▶ [TASK DIRECTIONS] Copy, from the listing, every line in which the string "Image" is present.

▶ [DATA FOR THE TASK]
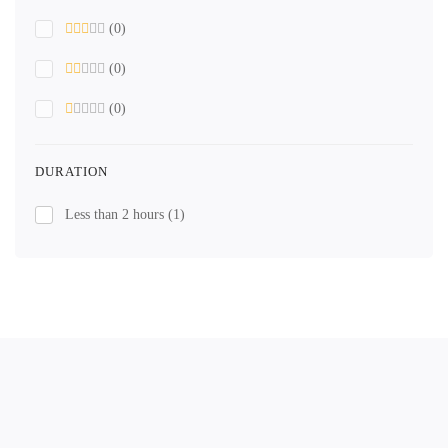
(0)
(0)
(0)
DURATION
Less than 2 hours
(1)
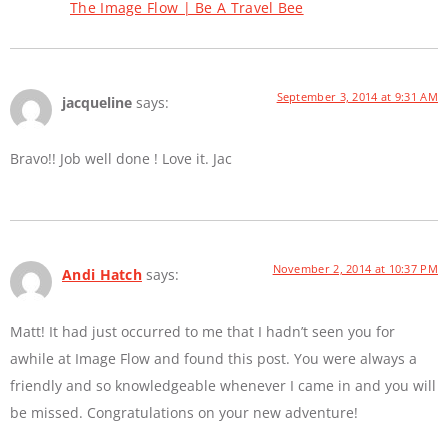
The Image Flow | Be A Travel Bee
September 3, 2014 at 9:31 AM
jacqueline
says:
Bravo!! Job well done ! Love it. Jac
November 2, 2014 at 10:37 PM
Andi Hatch
says:
Matt! It had just occurred to me that I hadn’t seen you for
awhile at Image Flow and found this post. You were always a
friendly and so knowledgeable whenever I came in and you will
be missed. Congratulations on your new adventure!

▶ [EXERCISE RESPONSE]
The Image Flow | Be A Travel Bee
awhile at Image Flow and found this post. You were always a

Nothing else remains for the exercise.